We also integrated Groq as a high-speed fallback for non-sensitive code. If an engineer is working on a public open-source component, they can opt-in to the Groq API to get 250+ tokens per second, which feels like the future. For internal proprietary logic, the traffic stays on our private GPU box.

What we would do differently

If I had to start over, I would not even attempt to run 70B models on laptops. It was a waste of time. I would have started with a small, specialized model like DeepSeek-Coder 7B for the local IDE plugin and focused on the server-side infrastructure from day one.

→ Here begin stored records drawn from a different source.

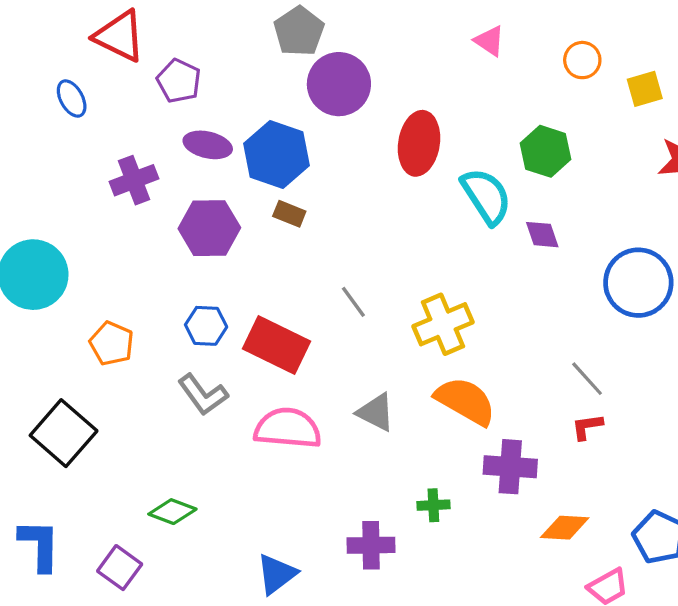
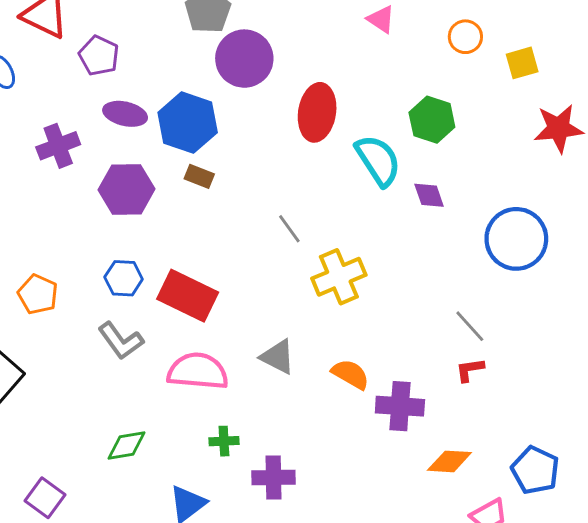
gray line: (353, 302) -> (289, 229), moved
orange semicircle: (465, 401) -> (351, 374), moved, size x0.7
green cross: (433, 505) -> (224, 441), moved
green diamond: (172, 512) -> (127, 445), moved, turned -30

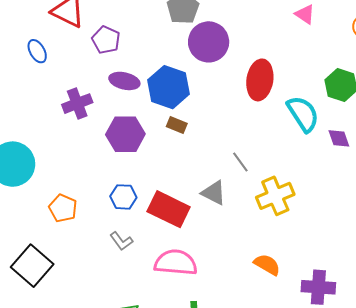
gray L-shape: (121, 341) -> (121, 241), size x0.7
gray triangle: (278, 357) -> (214, 193), moved
orange semicircle: (351, 374) -> (267, 265), moved

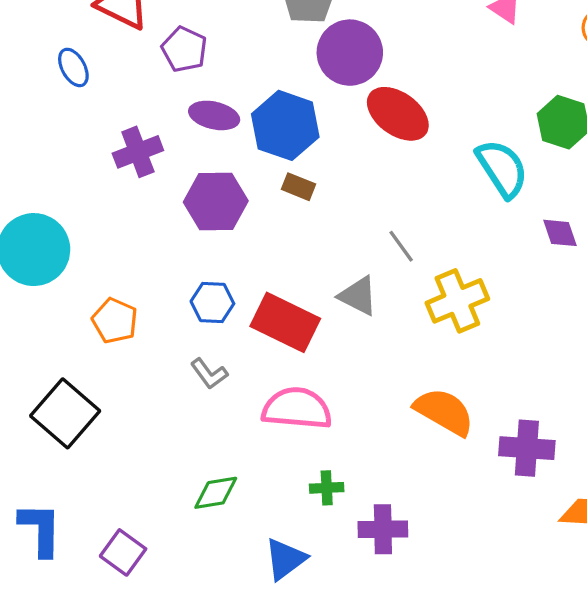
red ellipse: (260, 80) -> (398, 114), moved, turned -63
purple diamond: (339, 138) -> (560, 233), moved
orange semicircle: (267, 265) -> (444, 412), size x1.4

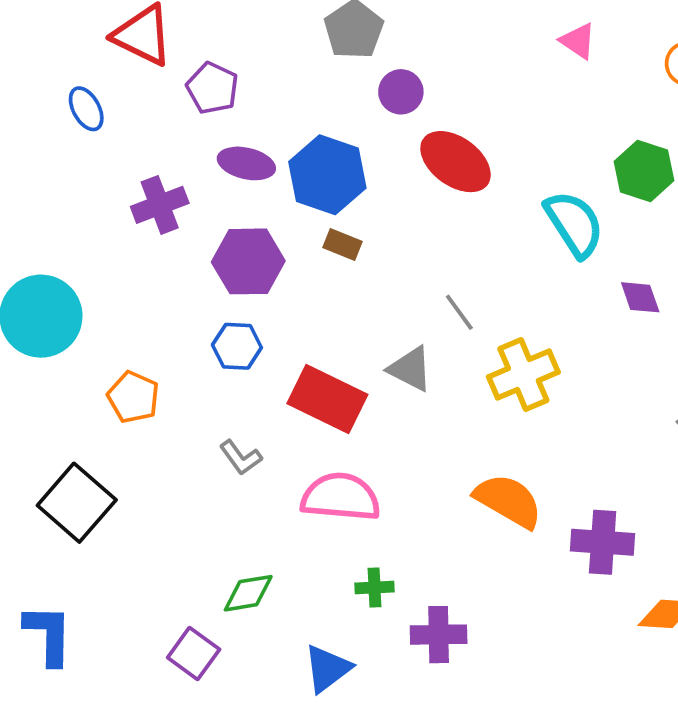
purple circle: (350, 53) -> (401, 92), size x0.6
blue hexagon: (212, 302) -> (237, 346), moved
purple square: (123, 552) -> (194, 653), moved

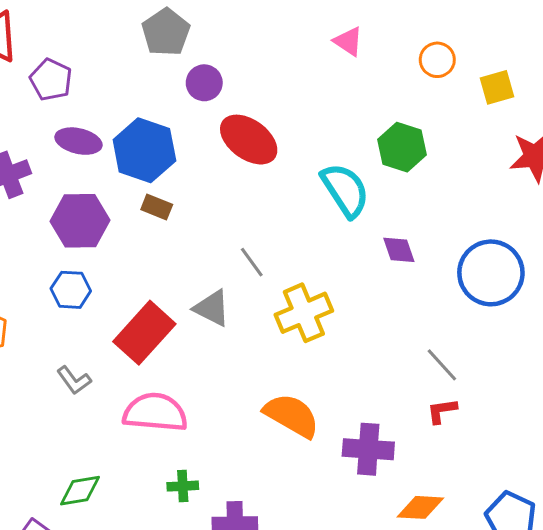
red rectangle: (327, 399) -> (144, 333), turned -74

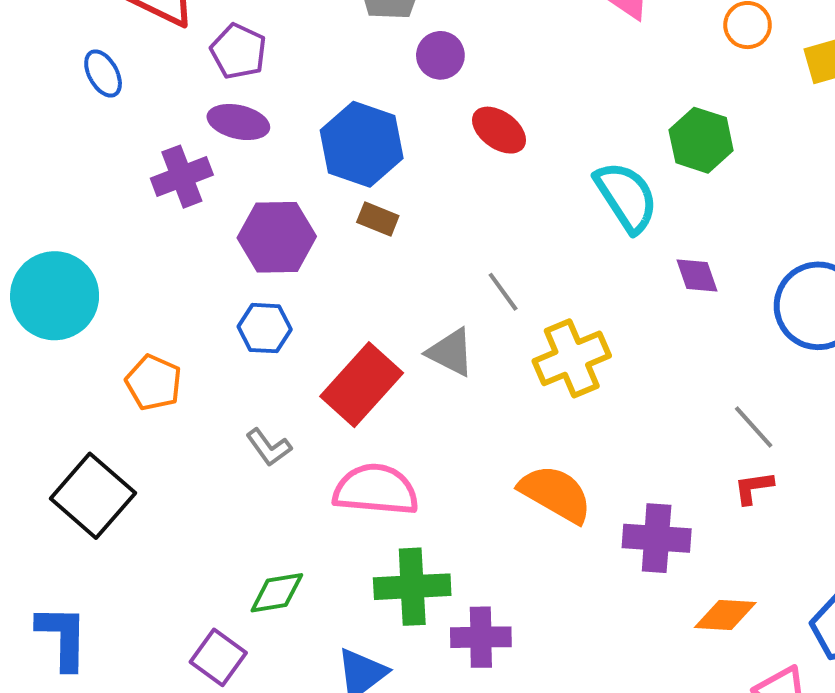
red ellipse: (249, 140) -> (499, 130), size x0.7
purple ellipse: (78, 141) -> (238, 122), moved
green cross: (183, 486) -> (412, 587), size x1.8

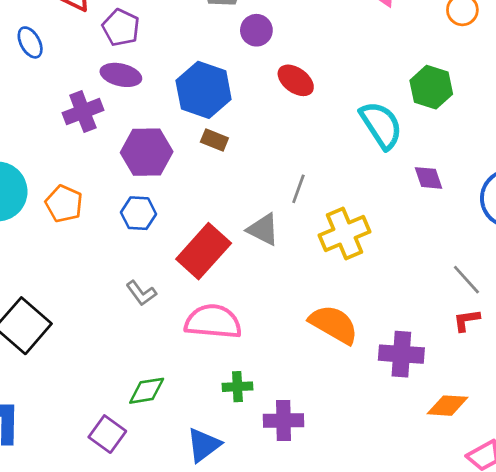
gray line: (503, 292) -> (298, 189), turned 56
orange pentagon: (154, 383) -> (64, 204), moved
green cross: (412, 587) -> (237, 387), size x0.6

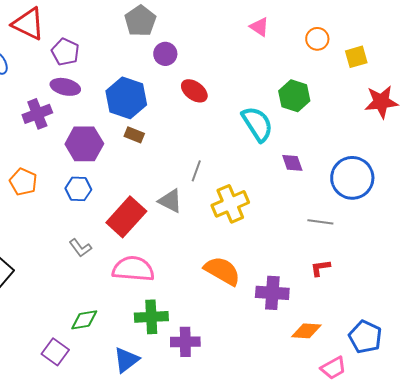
gray line: (466, 280) -> (320, 222), moved, turned -40
green cross: (237, 387) -> (151, 317), size x1.5

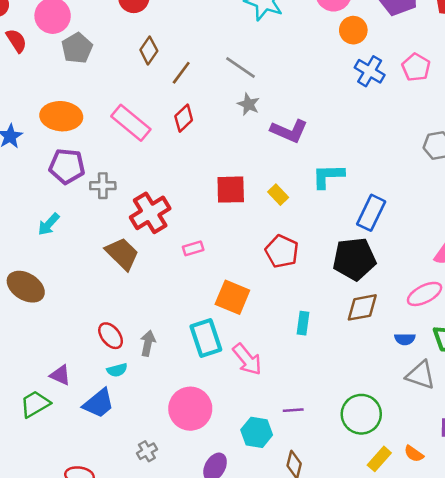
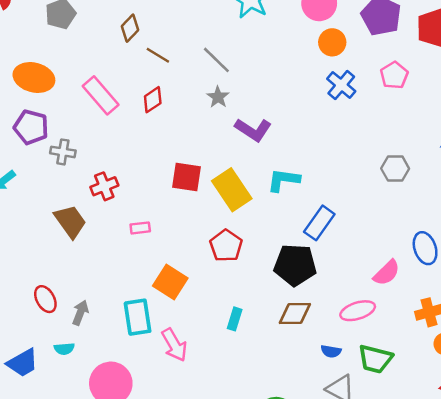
pink pentagon: (416, 67) -> (394, 75), moved
brown line: (181, 73) -> (158, 55), turned 75
yellow rectangle: (278, 195) -> (232, 190), size x2.0
red cross: (150, 213) -> (104, 186), size x0.7
cyan semicircle: (117, 370) -> (64, 349), moved

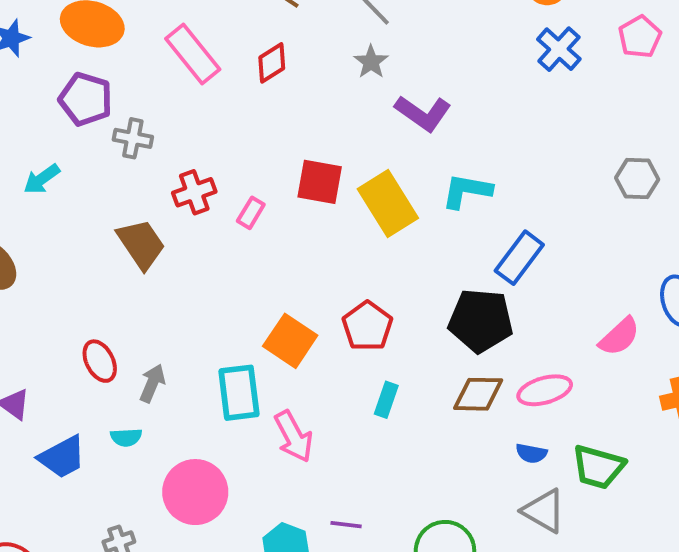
pink rectangle: (140, 228) -> (251, 213), moved, turned -54
red pentagon: (226, 246) -> (367, 326), moved
pink ellipse: (358, 311) -> (545, 390), moved

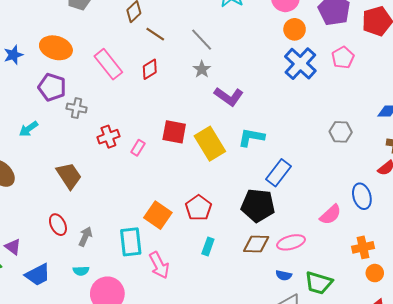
blue cross: (559, 49) -> (300, 64), size x1.4
brown trapezoid: (141, 244) -> (69, 176), moved
cyan semicircle: (126, 437) -> (81, 271), moved

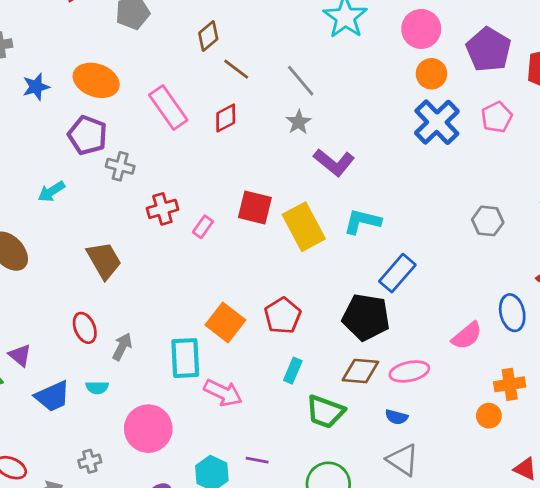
pink arrow: (159, 265) -> (223, 393), turned -40
cyan semicircle: (81, 271) -> (97, 387), moved
orange circle: (375, 273) -> (489, 416), moved
green trapezoid: (319, 283) -> (325, 412), moved

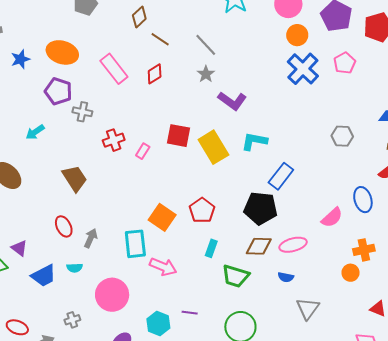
gray triangle: (403, 460) -> (308, 309), moved, turned 35

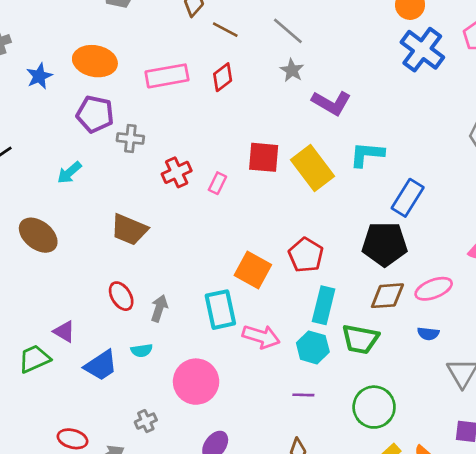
pink rectangle: (114, 69) -> (167, 76), turned -56
brown trapezoid: (75, 178) -> (129, 230), turned 152
cyan rectangle: (211, 248) -> (324, 305), size x1.5
cyan hexagon: (158, 324) -> (313, 347), moved

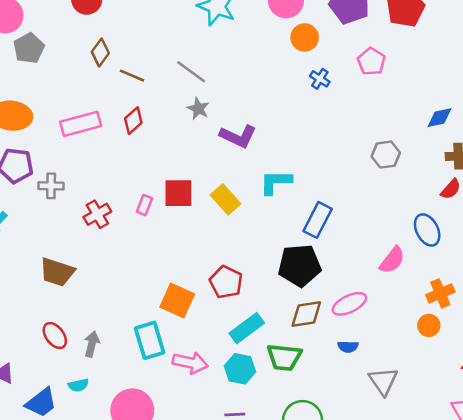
blue cross: (422, 50) -> (320, 79), size x0.5
yellow rectangle: (312, 168) -> (225, 199), size x0.7
pink rectangle: (217, 183) -> (144, 205), moved
cyan rectangle: (324, 305) -> (247, 328), turned 44

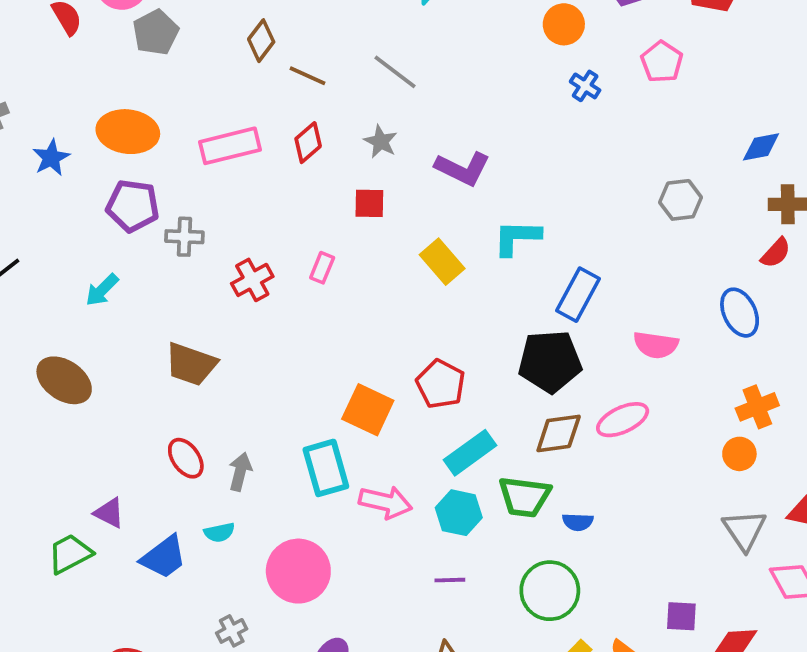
gray star: (198, 109) -> (381, 142), moved
red square: (178, 193) -> (369, 203), moved, size x0.7
pink semicircle: (392, 260) -> (656, 345), moved, turned 60
blue semicircle: (348, 347) -> (578, 522), moved
gray triangle: (383, 381) -> (744, 530), moved

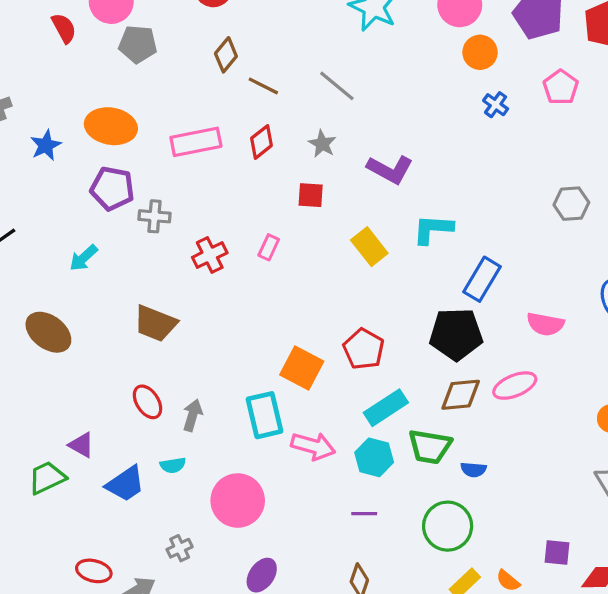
gray pentagon: (156, 32) -> (138, 44), turned 30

I also would have been more skeptical of the benchmarks provided by the local LLM community. Most of those benchmarks are run in isolation, not while a developer has 50 Chrome tabs and a heavy build process running in the background. Real-world performance is always lower.

We also learned that the IDE choice matters. Using Windsurf allowed us to configure different endpoints for different types of agentic flows more easily than some of the more rigid plugins. This flexibility is critical when you are managing a hybrid setup.

Ultimately, running local LLMs for coding is about finding the balance between privacy and the reality of hardware limits. Don't buy into the hype that a laptop can replace a data center. It can't. But a well-placed GPU server in your office closet might just do the trick.